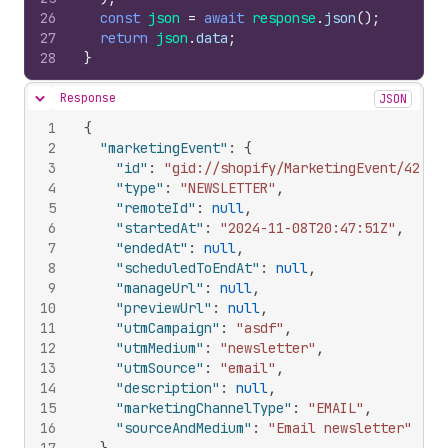
26
const
json
=
await
response
.
json
(
)
;
27
return
json
.
data
;
28
}
Response
JSON
Hide content
1
{
2
"marketingEvent"
:
{
3
"id"
:
"gid://shopify/MarketingEvent/42502
4
"type"
:
"NEWSLETTER"
,
5
"remoteId"
:
null
,
6
"startedAt"
:
"2024-11-08T20:47:51Z"
,
7
"endedAt"
:
null
,
8
"scheduledToEndAt"
:
null
,
9
"manageUrl"
:
null
,
10
"previewUrl"
:
null
,
11
"utmCampaign"
:
"asdf"
,
12
"utmMedium"
:
"newsletter"
,
13
"utmSource"
:
"email"
,
14
"description"
:
null
,
15
"marketingChannelType"
:
"EMAIL"
,
16
"sourceAndMedium"
:
"Email newsletter"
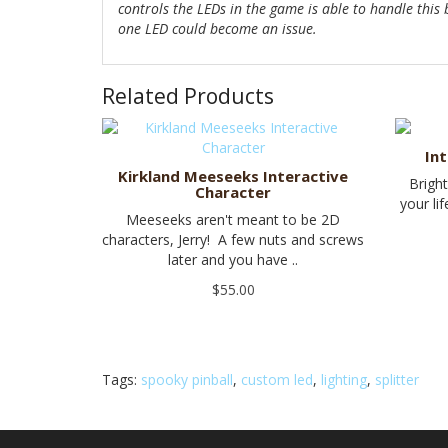
controls the LEDs in the game is able to handle this
one LED could become an issue.
Related Products
In
Kirkland Meeseeks Interactive
Brigh
Character
your li
Meeseeks aren't meant to be 2D
characters, Jerry! A few nuts and screws
later and you have ..
$55.00
Tags:
spooky pinball
,
custom led
,
lighting
,
splitter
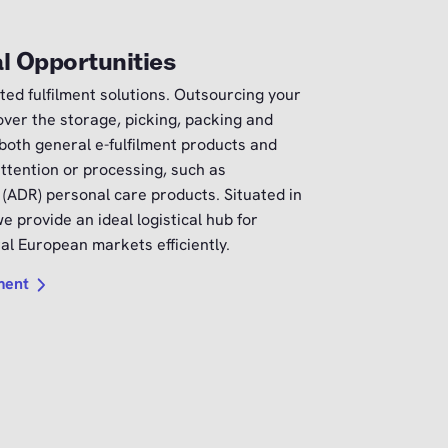
l Opportunities
ted fulfilment solutions. Outsourcing your
ver the storage, picking, packing and
 both general e-fulfilment products and
attention or processing, such as
 (ADR) personal care products. Situated in
e provide an ideal logistical hub for
l European markets efficiently.
lment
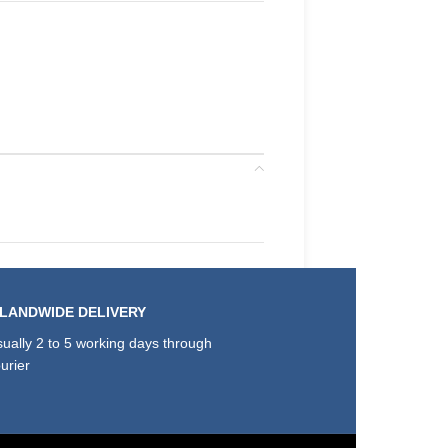
SLANDWIDE DELIVERY
ually 2 to 5 working days through
urier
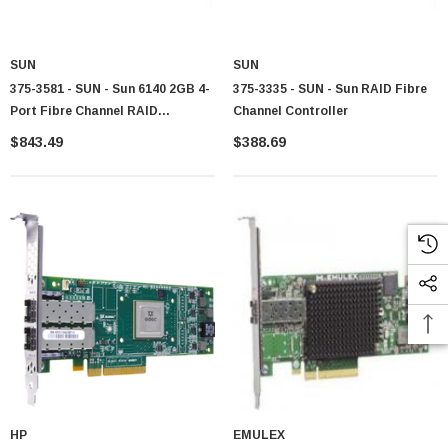
SUN
SUN
375-3581 - SUN - Sun 6140 2GB 4-
375-3335 - SUN - Sun RAID Fibre
Port Fibre Channel RAID
Channel Controller
Controller
$843.49
$388.69
HP
EMULEX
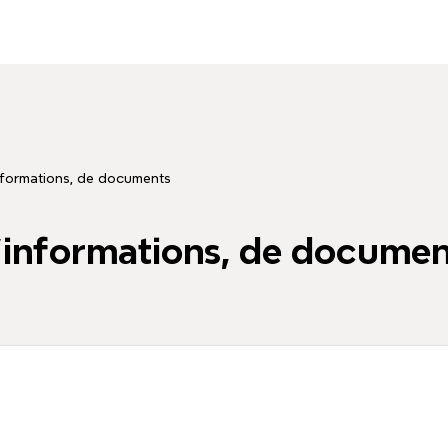
informations, de documents
d'informations, de docume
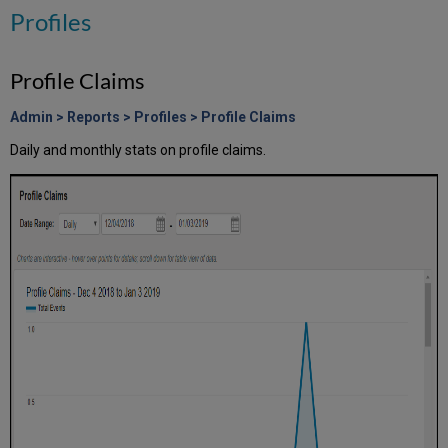
Profiles
Profile Claims
Admin > Reports > Profiles > Profile Claims
Daily and monthly stats on profile claims.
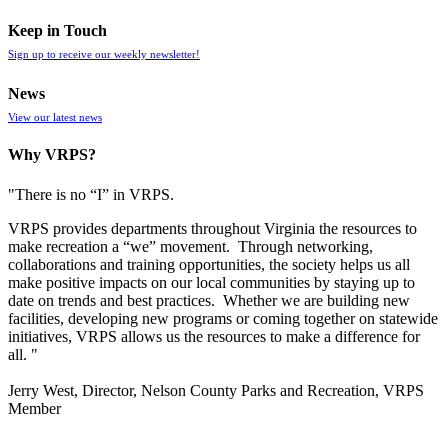
Keep in Touch
Sign up to receive our weekly newsletter!
News
View our latest news
Why VRPS?
"There is no “I” in
VRPS
.
VRPS
provides departments throughout Virginia the resources to
make recreation a “we” movement. Through networking,
collaborations and training opportunities, the society helps us all
make positive impacts on our local communities by staying up to
date on trends and best practices. Whether we are building new
facilities, developing new programs or coming together on statewide
initiatives,
VRPS
allows us the resources to make a difference for
all. "
Jerry West, Director, Nelson County Parks and Recreation, VRPS
Member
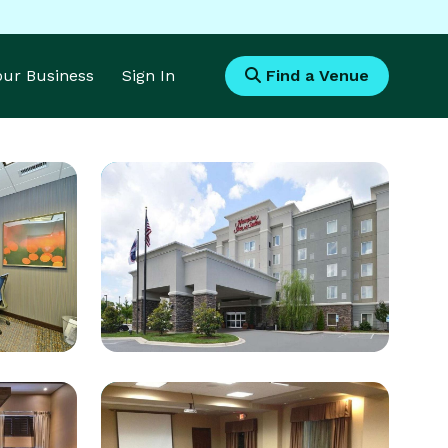
Your Business
Sign In
Find a Venue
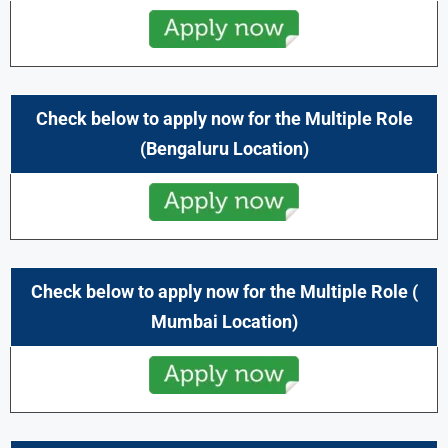
Check below to apply now for the Multiple Role
(Bengaluru
Location)
Check below to apply now for the Multiple Role (
Mumbai
Location)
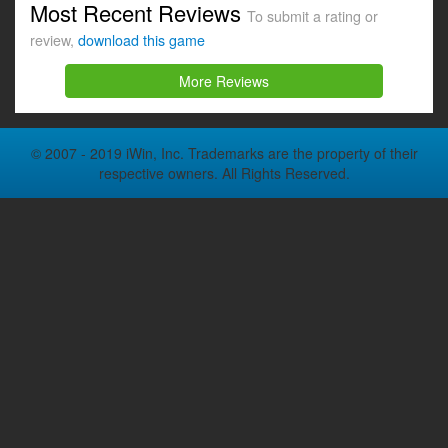
Most Recent Reviews
To submit a rating or
review,
download this game
More Reviews
© 2007 - 2019 iWin, Inc. Trademarks are the property of their
respective owners. All Rights Reserved.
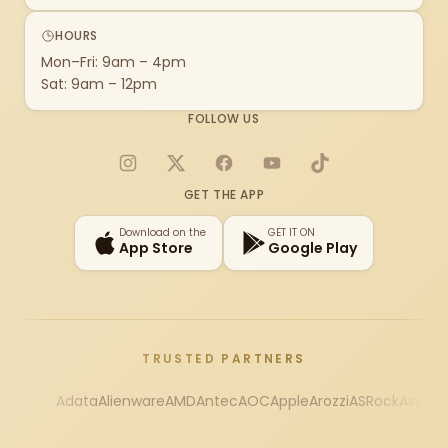
HOURS
Mon–Fri: 9am – 4pm
Sat: 9am – 12pm
FOLLOW US
Instagram
X
Facebook
YouTube
TikTok
GET THE APP
Download on the
GET IT ON
App Store
Google Play
TRUSTED PARTNERS
Adata
Alienware
AMD
Antec
AOC
Apple
Arozzi
ASRock
Asus
Au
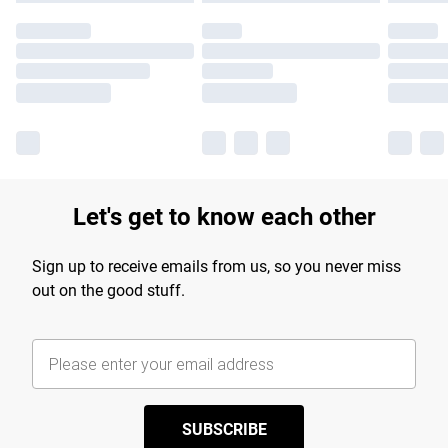
Let's get to know each other
Sign up to receive emails from us, so you never miss
out on the good stuff.
SUBSCRIBE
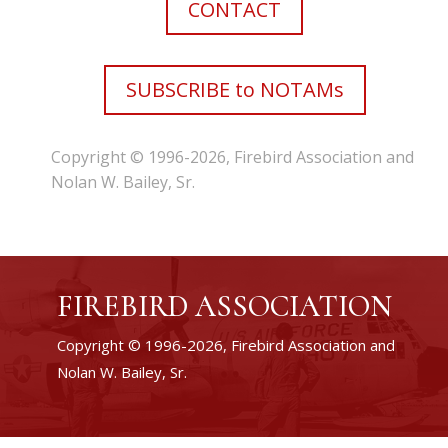
CONTACT
SUBSCRIBE to NOTAMs
Copyright © 1996-2026, Firebird Association and
Nolan W. Bailey, Sr.
FIREBIRD ASSOCIATION
Copyright © 1996-2026, Firebird Association and
Nolan W. Bailey, Sr.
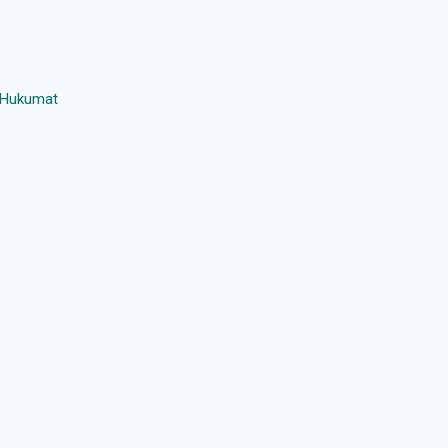
i Hukumat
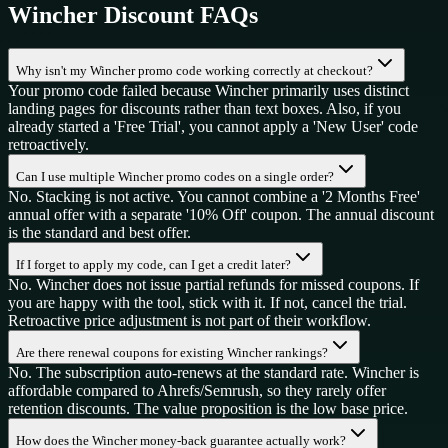
Wincher
Discount FAQs
Why isn't my Wincher promo code working correctly at checkout?
Your promo code failed because Wincher primarily uses distinct
landing pages for discounts rather than text boxes. Also, if you
already started a 'Free Trial', you cannot apply a 'New User' code
retroactively.
Can I use multiple Wincher promo codes on a single order?
No. Stacking is not active. You cannot combine a '2 Months Free'
annual offer with a separate '10% Off' coupon. The annual discount
is the standard and best offer.
If I forget to apply my code, can I get a credit later?
No. Wincher does not issue partial refunds for missed coupons. If
you are happy with the tool, stick with it. If not, cancel the trial.
Retroactive price adjustment is not part of their workflow.
Are there renewal coupons for existing Wincher rankings?
No. The subscription auto-renews at the standard rate. Wincher is
affordable compared to Ahrefs/Semrush, so they rarely offer
retention discounts. The value proposition is the low base price.
How does the Wincher money-back guarantee actually work?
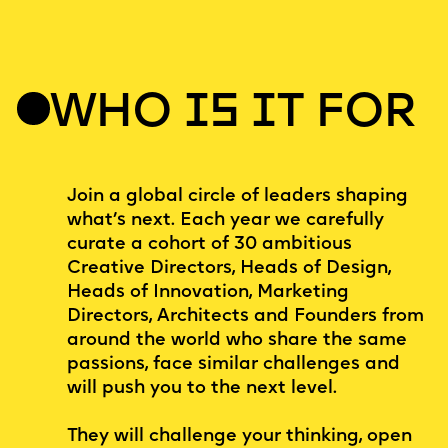
WHO IS IT FOR
Join a global circle of leaders shaping
what’s next. Each year we carefully
curate a cohort of 30 ambitious
Creative Directors, Heads of Design,
Heads of Innovation, Marketing
Directors, Architects and Founders from
around the world who share the same
passions, face similar challenges and
will push you to the next level.
They will challenge your thinking, open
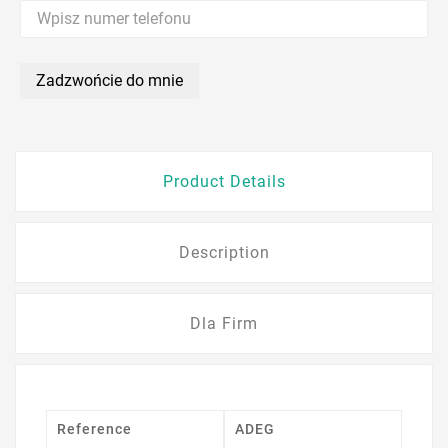
Zadzwońcie do mnie
Product Details
Description
Dla Firm
Reference
ADEG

Problem details ▸
Each of the entries above must be output exactly, with none of the pictures.

Completed task ▸
26
const
json
=
await
response
.
json
(
)
;
27
return
json
.
data
;
28
}
Response
JSON
Hide content
1
{
2
"marketingEvent"
:
{
3
"id"
:
"gid://shopify/MarketingEvent/42502
4
"type"
:
"NEWSLETTER"
,
5
"remoteId"
:
null
,
6
"startedAt"
:
"2024-11-08T20:47:51Z"
,
7
"endedAt"
:
null
,
8
"scheduledToEndAt"
:
null
,
9
"manageUrl"
:
null
,
10
"previewUrl"
:
null
,
11
"utmCampaign"
:
"asdf"
,
12
"utmMedium"
:
"newsletter"
,
13
"utmSource"
:
"email"
,
14
"description"
:
null
,
15
"marketingChannelType"
:
"EMAIL"
,
16
"sourceAndMedium"
:
"Email newsletter"
controls the LEDs in the game is able to handle this
one LED could become an issue.
Related Products
In
Kirkland Meeseeks Interactive
Brigh
Character
your li
Meeseeks aren't meant to be 2D
characters, Jerry! A few nuts and screws
later and you have ..
$55.00
Tags:
spooky pinball
,
custom led
,
lighting
,
splitter
l Opportunities
ted fulfilment solutions. Outsourcing your
ver the storage, picking, packing and
 both general e-fulfilment products and
attention or processing, such as
 (ADR) personal care products. Situated in
e provide an ideal logistical hub for
l European markets efficiently.
lment
SLANDWIDE DELIVERY
ually 2 to 5 working days through
urier
SUN
SUN
375-3581 - SUN - Sun 6140 2GB 4-
375-3335 - SUN - Sun RAID Fibre
Port Fibre Channel RAID
Channel Controller
Controller
$843.49
$388.69
HP
EMULEX
informations, de documents
d'informations, de docume
Profiles
Profile Claims
Admin > Reports > Profiles > Profile Claims
Daily and monthly stats on profile claims.
Keep in Touch
Sign up to receive our weekly newsletter!
News
View our latest news
Why VRPS?
"There is no “I” in
VRPS
.
VRPS
provides departments throughout Virginia the resources to
make recreation a “we” movement. Through networking,
collaborations and training opportunities, the society helps us all
make positive impacts on our local communities by staying up to
date on trends and best practices. Whether we are building new
facilities, developing new programs or coming together on statewide
initiatives,
VRPS
allows us the resources to make a difference for
all. "
Jerry West, Director, Nelson County Parks and Recreation, VRPS
Member
Your Business
Sign In
Find a Venue
Check below to apply now for the Multiple Role
(Bengaluru
Location)
Check below to apply now for the Multiple Role (
Mumbai
Location)
Most Recent Reviews
To submit a rating or
review,
download this game
More Reviews
© 2007 - 2019 iWin, Inc. Trademarks are the property of their
respective owners. All Rights Reserved.
HOURS
Mon–Fri: 9am – 4pm
Sat: 9am – 12pm
FOLLOW US
Instagram
X
Facebook
YouTube
TikTok
GET THE APP
Download on the
GET IT ON
App Store
Google Play
TRUSTED PARTNERS
Adata
Alienware
AMD
Antec
AOC
Apple
Arozzi
ASRock
Asus
Au
Let's get to know each other
Sign up to receive emails from us, so you never miss
out on the good stuff.
SUBSCRIBE
CONTACT
SUBSCRIBE to NOTAMs
Copyright © 1996-2026, Firebird Association and
Nolan W. Bailey, Sr.
FIREBIRD ASSOCIATION
Copyright © 1996-2026, Firebird Association and
Nolan W. Bailey, Sr.
i Hukumat
Wincher
Discount FAQs
Why isn't my Wincher promo code working correctly at checkout?
Your promo code failed because Wincher primarily uses distinct
landing pages for discounts rather than text boxes. Also, if you
already started a 'Free Trial', you cannot apply a 'New User' code
retroactively.
Can I use multiple Wincher promo codes on a single order?
No. Stacking is not active. You cannot combine a '2 Months Free'
annual offer with a separate '10% Off' coupon. The annual discount
is the standard and best offer.
If I forget to apply my code, can I get a credit later?
No. Wincher does not issue partial refunds for missed coupons. If
you are happy with the tool, stick with it. If not, cancel the trial.
Retroactive price adjustment is not part of their workflow.
Are there renewal coupons for existing Wincher rankings?
No. The subscription auto-renews at the standard rate. Wincher is
affordable compared to Ahrefs/Semrush, so they rarely offer
retention discounts. The value proposition is the low base price.
How does the Wincher money-back guarantee actually work?
WHO IS IT FOR
Join a global circle of leaders shaping
what’s next. Each year we carefully
curate a cohort of 30 ambitious
Creative Directors, Heads of Design,
Heads of Innovation, Marketing
Directors, Architects and Founders from
around the world who share the same
passions, face similar challenges and
will push you to the next level.
They will challenge your thinking, open
Zadzwońcie do mnie
Product Details
Description
Dla Firm
Reference
ADEG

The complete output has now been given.